Like the Wicked Witch of the West, the world is melting — and fast.
The University of Zurich’s World Glacier Monitoring Service reported earlier this year, “The new data continues the global trend in accelerated ice loss over the past few decades.” The rate of ice loss is twice as fast as a decade ago. “The main thing that we can do to stop this is reduce greenhouse gases” said Michael Zemp, a researcher at the University of Zurich’s Department of Geography.
This is all sadly consistent with other recent research (see Another climate impact comes faster than predicted: Himalayan glaciers “decapitated” and AGU 2008: Two trillion tons of land ice lost since 2003 and links below).
And this country isn’t being spared — see “Another climate impact coming faster than predicted: Glacier National Park to go glacier-free a decade early.”
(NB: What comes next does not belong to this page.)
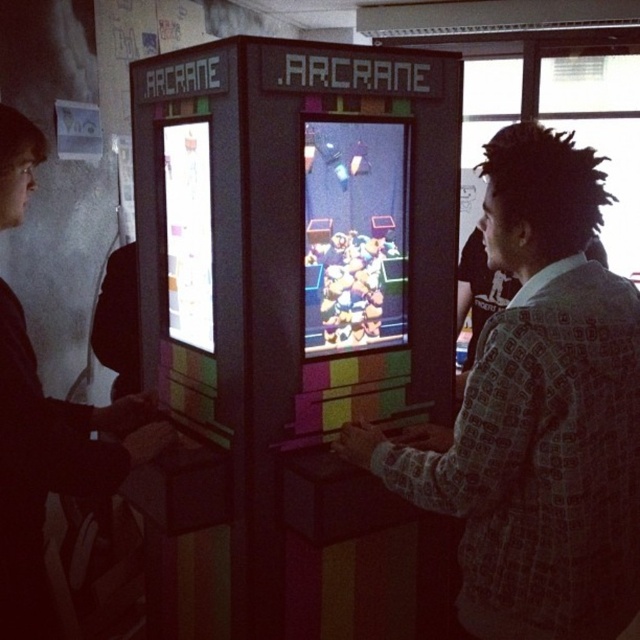 From the picture: You are standing in front of the arcade crane machines and want to reach a point that is exactly 1.11 meters away from you. Can you confirm if the point labeled as point (x=499, y=348) is at that distance?

Yes, the point (x=499, y=348) is exactly 1.11 meters away from the viewer, so you can reach it.

You are standing in an arcade and see two people playing the crane games. One is wearing a patterned shirt at center, and the other is wearing a dark gray sweater at left. Based on their clothing, which person is taller?

The patterned shirt at center is taller than dark gray sweater at left, so the person wearing the patterned shirt at center is taller.

You are standing in front of the two arcade crane machines. There is a point marked at coordinates (x=538, y=413). Which object from the scene is located at this point?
But the story of the week, from the Miami Herald, is Chacaltaya, which means ”cold road” — and like our Glacier National Park, it is gonna need a new name [maybe “not-so-cold cul-de-sac”]:
If anyone needs a reminder of the on-the-ground impacts of global climate change, come to the Andes mountains in Bolivia. At 17,388 feet above sea level, Chacaltaya, an 18,000 year-old glacier that delighted thousands of visitors for decades, is gone, completely melted away as of some sad, undetermined moment early this year….
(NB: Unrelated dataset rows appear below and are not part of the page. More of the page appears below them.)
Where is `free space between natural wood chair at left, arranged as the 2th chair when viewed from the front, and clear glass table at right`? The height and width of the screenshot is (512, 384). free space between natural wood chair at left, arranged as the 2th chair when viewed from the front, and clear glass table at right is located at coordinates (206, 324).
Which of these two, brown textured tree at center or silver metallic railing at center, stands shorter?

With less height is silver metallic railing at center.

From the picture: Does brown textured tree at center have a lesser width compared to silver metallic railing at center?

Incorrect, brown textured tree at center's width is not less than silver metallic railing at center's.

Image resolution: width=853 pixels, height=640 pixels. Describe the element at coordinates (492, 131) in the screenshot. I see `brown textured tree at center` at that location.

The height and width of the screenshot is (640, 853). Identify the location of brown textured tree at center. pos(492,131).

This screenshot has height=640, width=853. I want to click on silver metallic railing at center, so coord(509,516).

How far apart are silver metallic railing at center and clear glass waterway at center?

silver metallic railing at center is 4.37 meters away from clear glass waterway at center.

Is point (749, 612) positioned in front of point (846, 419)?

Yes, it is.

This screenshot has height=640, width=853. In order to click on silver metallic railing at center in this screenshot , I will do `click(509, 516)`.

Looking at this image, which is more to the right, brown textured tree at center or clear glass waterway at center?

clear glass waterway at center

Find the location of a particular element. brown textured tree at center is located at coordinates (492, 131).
Ten years ago Ramirez and his team of researchers concluded that the glacier would survive until 2015. But the rate of thaw increased threefold in the last decade, according to their studies. He believes the disappearance of Chacaltaya is an indication of the potent effects at higher elevations of the interaction of greenhouse gas accumulation and an increase in average global temperatures.
And he thinks other glaciers in the region also may be melting at a rate faster than previously known. Illimani, the colossal 21,200-foot mountain that looms over the city of La Paz and has served as the backdrop for postcard-perfect pictures since film was invented, is the home to several glaciers. They likely will melt completely within 30 years, he said.
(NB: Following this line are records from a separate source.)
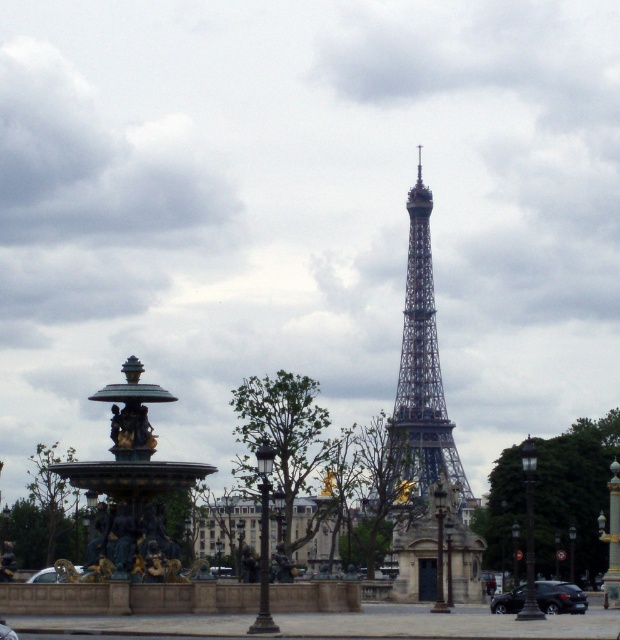 Question: From the image, what is the correct spatial relationship of bronze sculpture fountain at left in relation to shiny steel eiffel tower at center?

Choices:
 (A) right
 (B) left

Answer: (B)

Question: Among these objects, which one is farthest from the camera?

Choices:
 (A) bronze sculpture fountain at left
 (B) metallic silver car at lower left
 (C) shiny silver car at center

Answer: (B)

Question: From the image, what is the correct spatial relationship of shiny steel eiffel tower at center in relation to metallic silver car at lower left?

Choices:
 (A) right
 (B) left

Answer: (A)

Question: Among these objects, which one is farthest from the camera?

Choices:
 (A) shiny silver car at center
 (B) metallic silver car at lower left
 (C) shiny steel eiffel tower at center
 (D) bronze sculpture fountain at left

Answer: (C)

Question: Which is farther from the bronze sculpture fountain at left?

Choices:
 (A) shiny silver car at center
 (B) metallic silver car at lower left

Answer: (B)

Question: Is bronze sculpture fountain at left below shiny silver car at center?

Choices:
 (A) yes
 (B) no

Answer: (B) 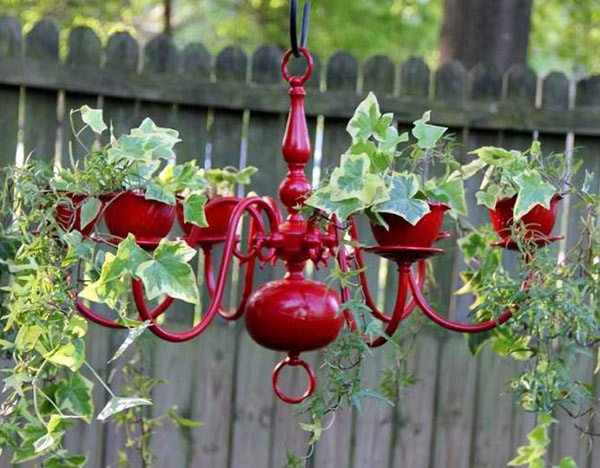 This screenshot has width=600, height=468. Identify the location of cable. (293, 32).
What had been “the highest ski run in the world” now provides, on a snowy day, just 600 feet of trail. But that impact is trivial compared to the real threat to many South Americans:
On the western, mostly arid side of the Andes, millions of people depend on rain, snow run-off and melting glaciers like Chacaltaya, Illimani and Huayna Potosifor their water.
There’s another problem, too. Not only are the glaciers melting, but less rain seems to be falling in the Andes, according to recent studies. The big rain-carrying monsoons drifting west from the Amazon basin have declined in size and intensity, another indication of major climactic changes, Ramirez said.
This year, for the first time, the amount of water flowing out of reservoirs serving nearly 2.5 million people in La Paz and its adjacent city, El Alto, will exceed the amount of water flowing into them.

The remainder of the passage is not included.